Calculate the job accessibility#

Next we will use a useful pandana function called aggregate that allows to calculate accessibility index based on a given numeric variable, such as employee count. Here, we won’t be using any real employee information, but assign a random number of employees for each restaurant (between 1-10). Then we will calculate a specific job accessibility index based on cumulative number of restaurant employees within 500 meters (from each network node). This kind of index can provide a nice overview of the (restaurant) job accessibility in a city.

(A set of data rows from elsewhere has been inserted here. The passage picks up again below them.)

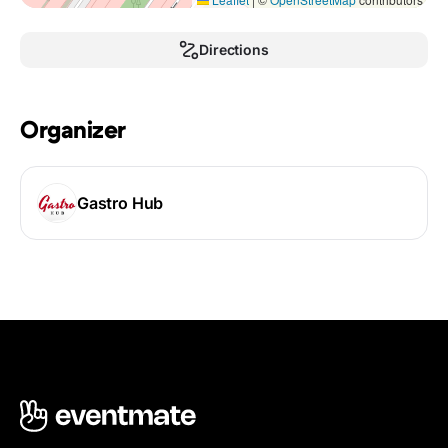
Directions
Organizer
Gastro Hub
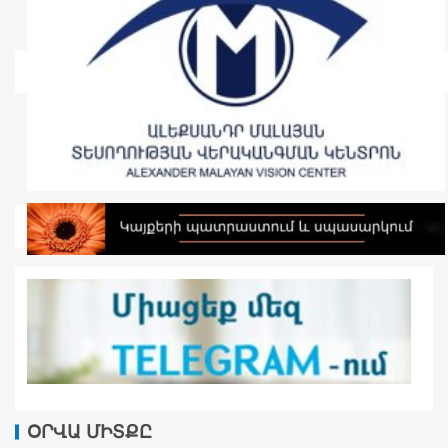
ՕՐՎԱ ՄԻՏՔԸ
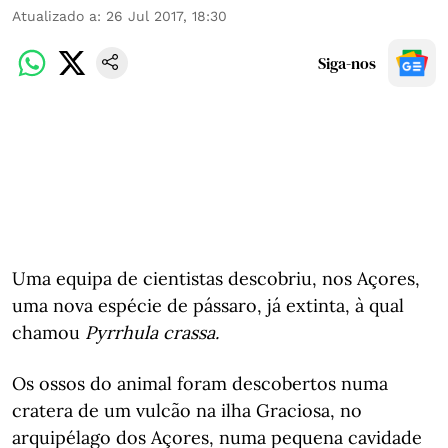
Atualizado a
:
26 Jul 2017, 18:30
Siga-nos
Uma equipa de cientistas descobriu, nos Açores,
uma nova espécie de pássaro, já extinta, à qual
chamou
Pyrrhula crassa.
Os ossos do animal foram descobertos numa
cratera de um vulcão na ilha Graciosa, no
arquipélago dos Açores, numa pequena cavidade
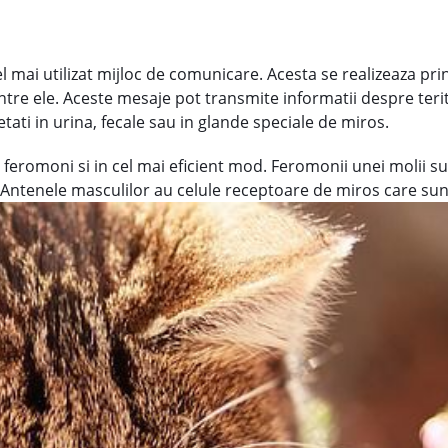
 mai utilizat mijloc de comunicare. Acesta se realizeaza pr
tre ele. Aceste mesaje pot transmite informatii despre terito
etati in urina, fecale sau in glande speciale de miros.
feromoni si in cel mai eficient mod. Feromonii unei molii su
a. Antenele masculilor au celule receptoare de miros care su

# Assign a random number of workers for each restaurant (between 1-10)
restaurants["employee_cnt"] = np.random.choice([x for x in range(1,11)], size=len(restaurants))
# Find the closest node-id for each restaurant
node_ids = G.get_node_ids(restaurants.lon, restaurants.lat)
# Add employee counts to the graph
G.set(node_ids, variable=restaurants.employee_cnt, name="employee_cnt")
# Calculate the number of employees (cumulative sum) from each node up to 500 meters
result = G.aggregate(500, type="sum", decay="linear", name="employee_cnt")
result = result.to_frame(name="cum_employees")
# Attach the information from nodes
result = nodes.merge(result, left_on="id", right_on=result.index)
# Visualize the results
plt.style.use('dark_background')
ax = result.plot(column="cum_employees", cmap='BrBG', markersize=0.1, legend=True, figsize=(20, 20))
_images/6164ebcbac50556c5931d511afdf851ac2dc770be10157d56f2933031cd8aa79.png

As a result, we get a map showing the restaurant job accessibility in Helsinki Region. The highlighted colors show areas where there are high number of restaurant jobs/employees working (notice that this is not based on real data).